I suspect that the routine use of wearable data by the medical establishment will closely parallel that of genomic data: everyone will agree that it’s interesting, and represents an area that should be followed closely, but relatively few pioneers will actually jump in, and really start collecting data and figuring out how all this works; the return on investment will be hard to define, the uncertainty viewed as too high.
It wouldn’t surprise me if many of the same innovators that are early adopters of genomics (e.g. pursue whole genome sequencing on an ambitious scale) will be also be the earliest adopters of data from wearables, with the idea that the combination of rich genotype plus rich phenotype is likely to be an important source of insight (again, keep in mind that I work at a genomic data company).
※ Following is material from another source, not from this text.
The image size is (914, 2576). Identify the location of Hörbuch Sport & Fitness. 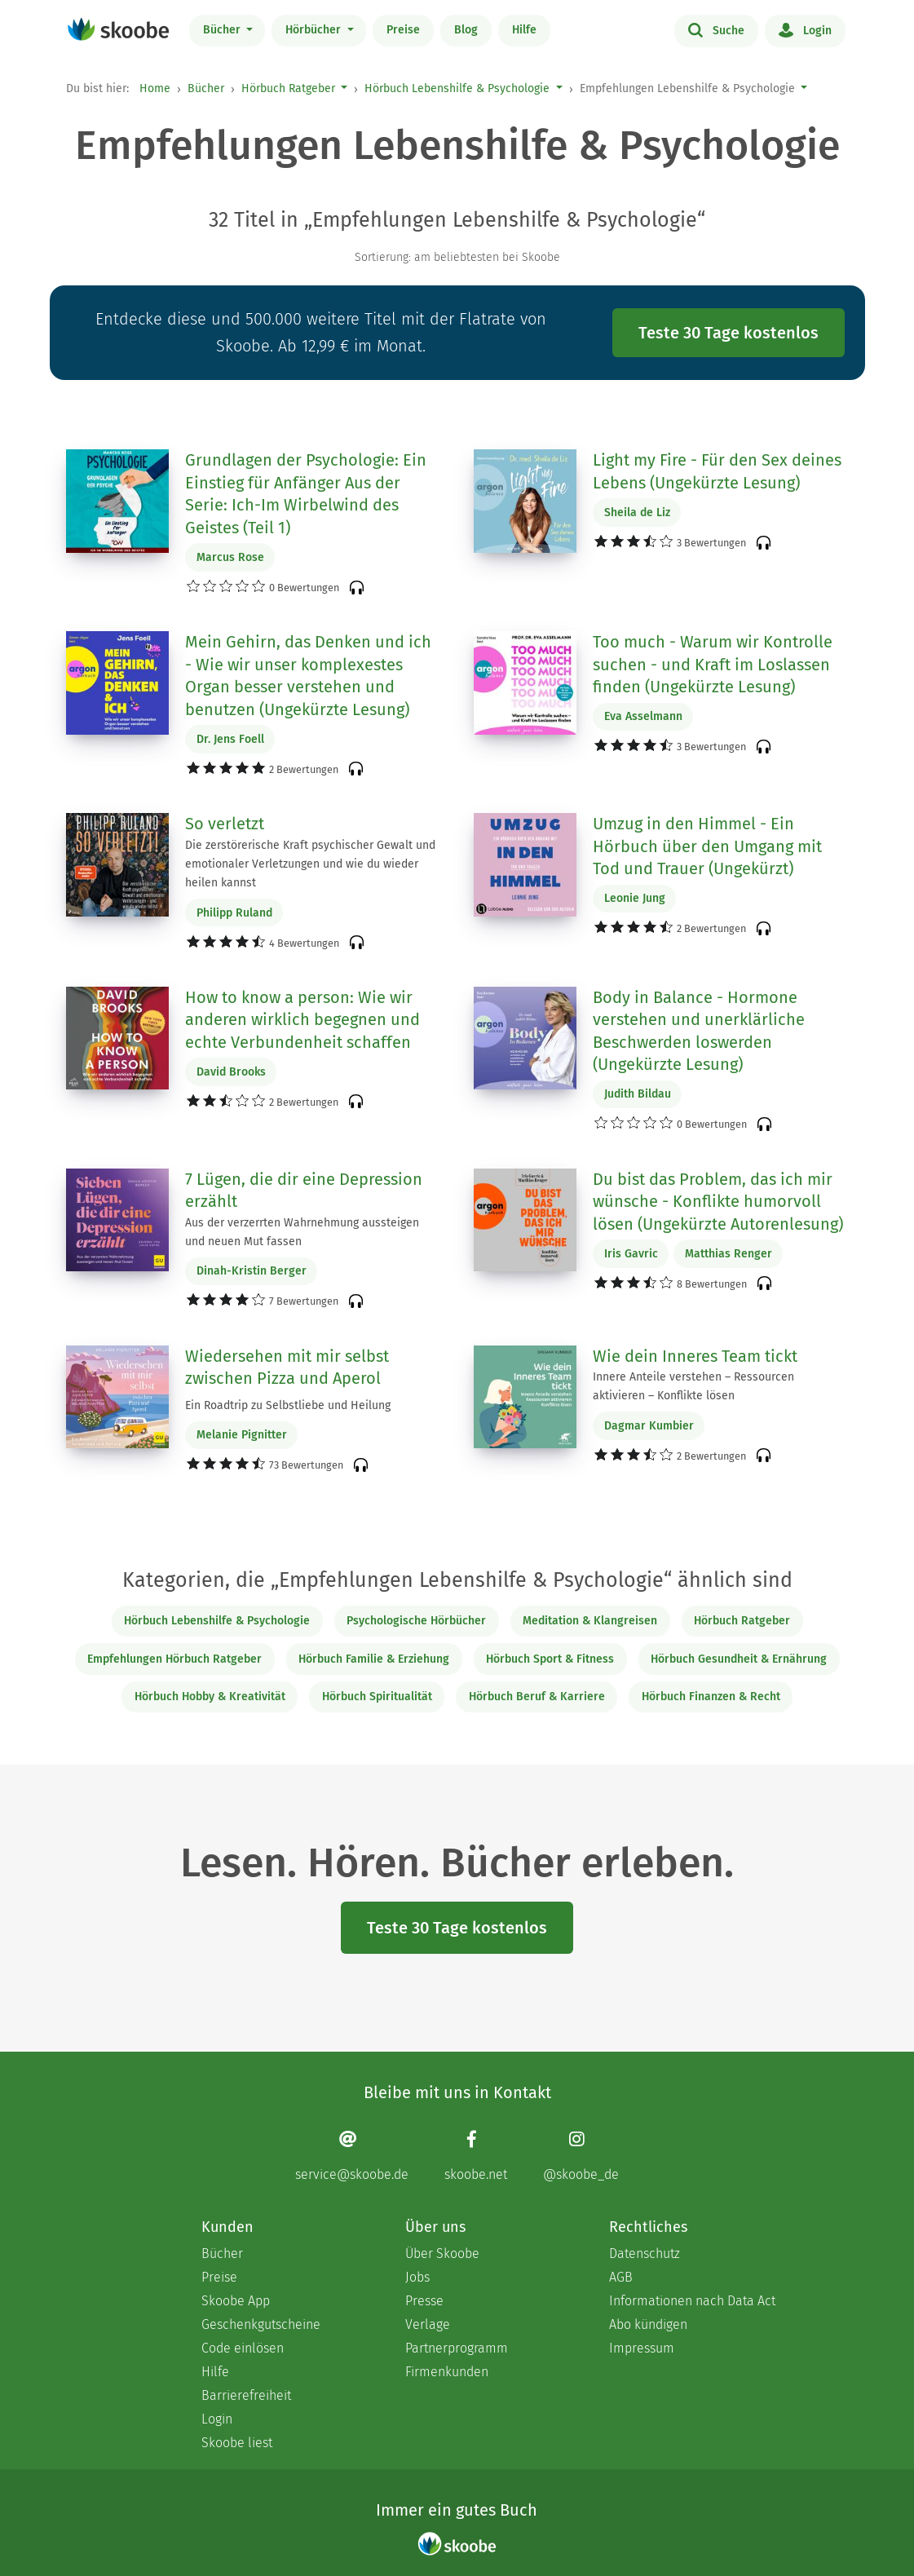
(550, 1659). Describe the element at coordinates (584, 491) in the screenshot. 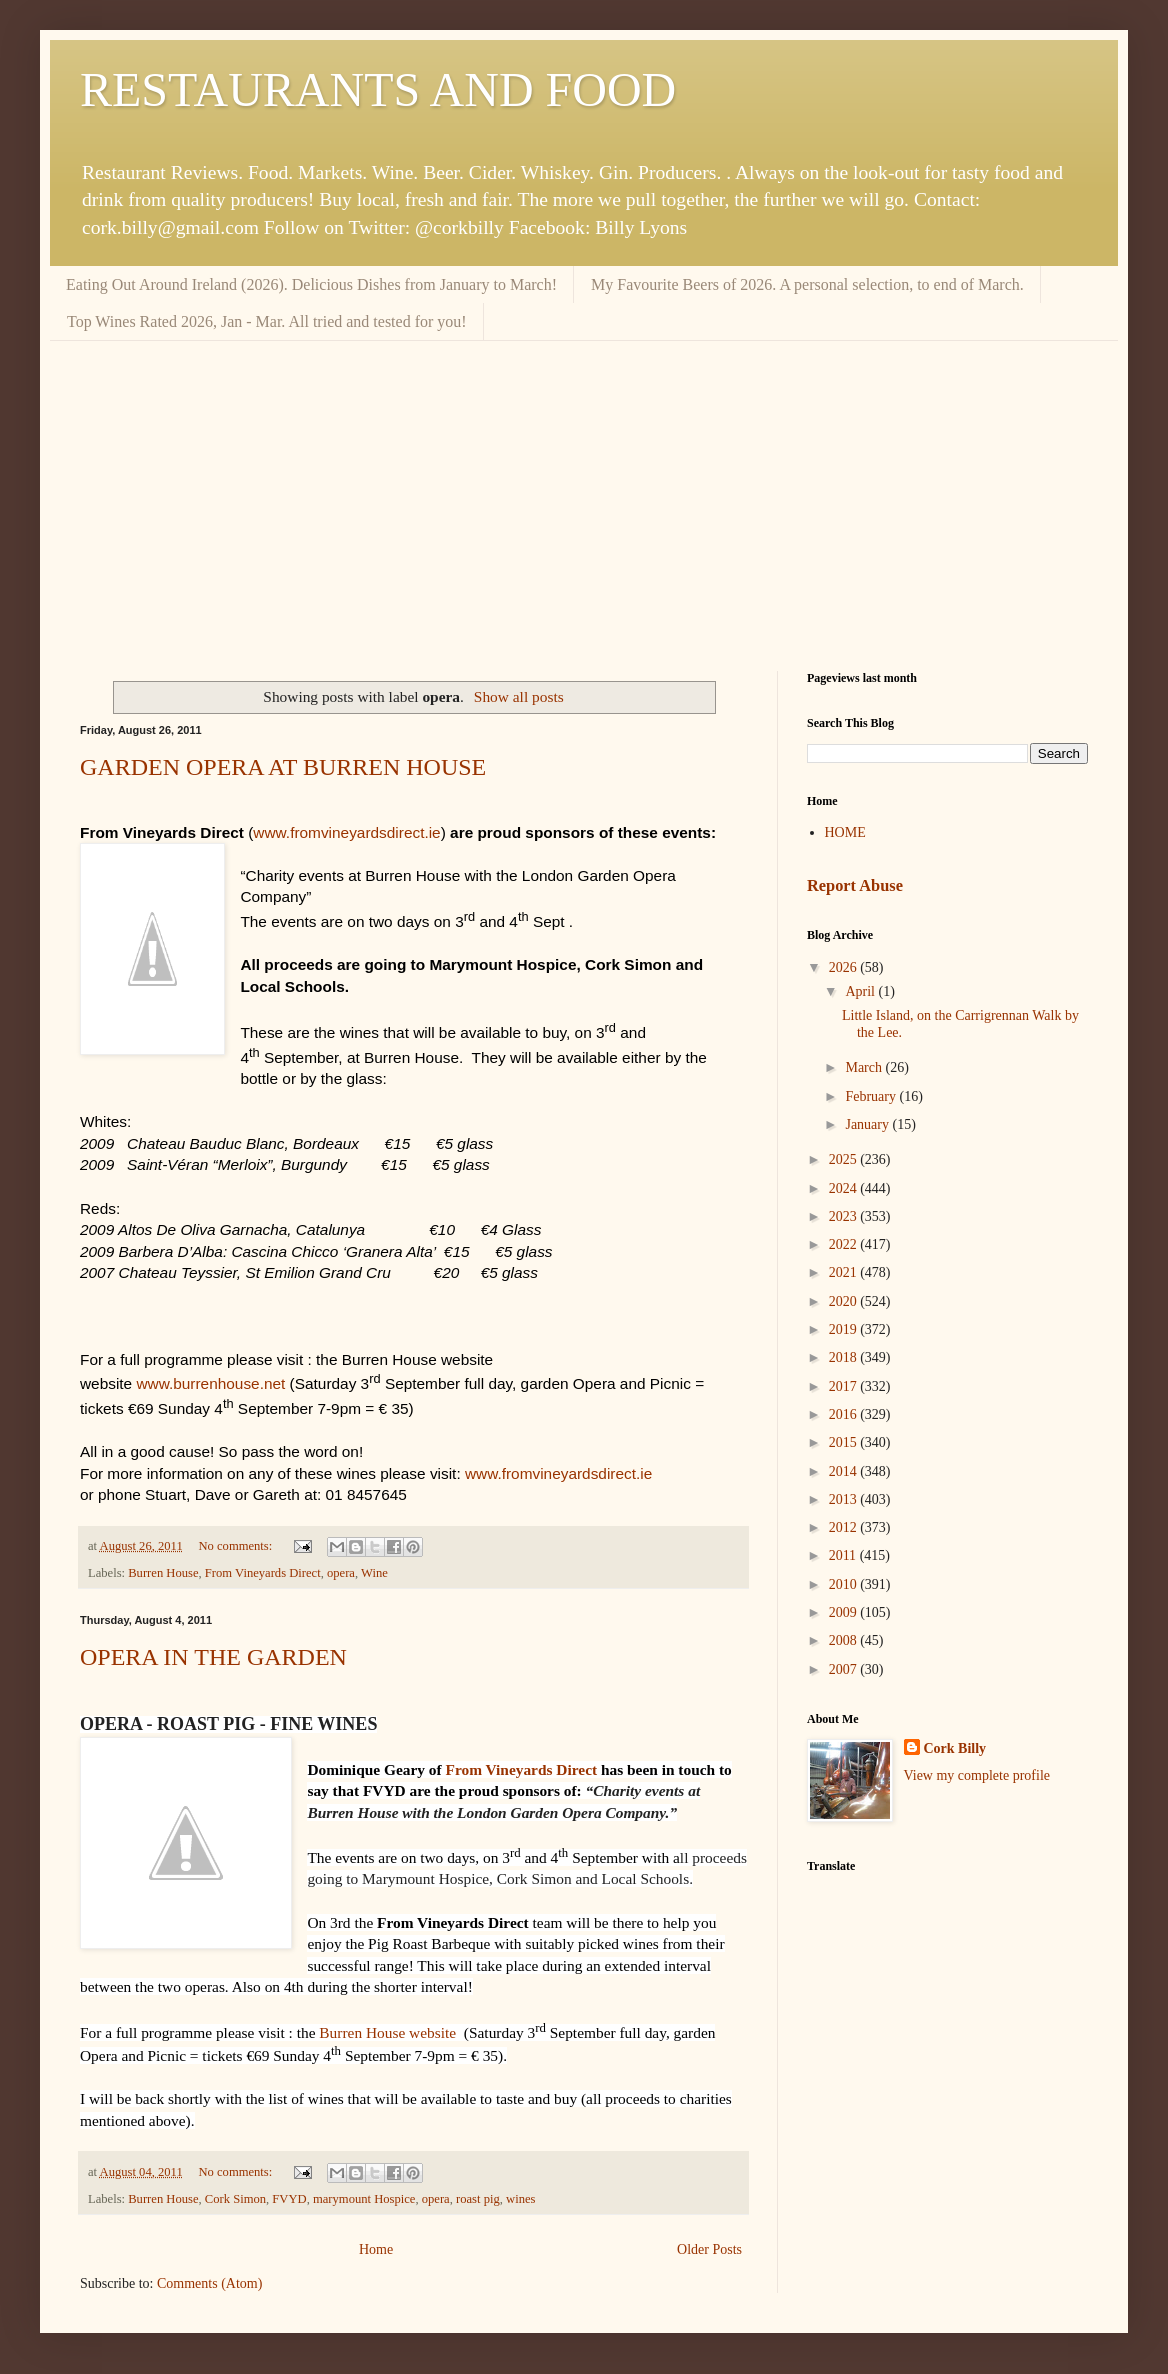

Within pharma, I’d suspect many of the largest companies (playing not to lose) will pursue lightly-resourced exploratory projects in this area, while companies I’ve called mid-size disruptors are more likely to take a real run at this, as part of a more confident and aggressive strategy of playing to win.
I’m obviously a passionate and long-time believer in the value of collecting and colliding large volumes of data, but I also recognize that this remains largely an unproven proposition, and I can understand why anxious administrators, prudent physicians, cautious corporations, and sensible investigators might prefer to place their bets elsewhere at the moment, deciding it’s still too early to jump in.
The skeptics may be right – but they may also arrive late to an amazing scientific party.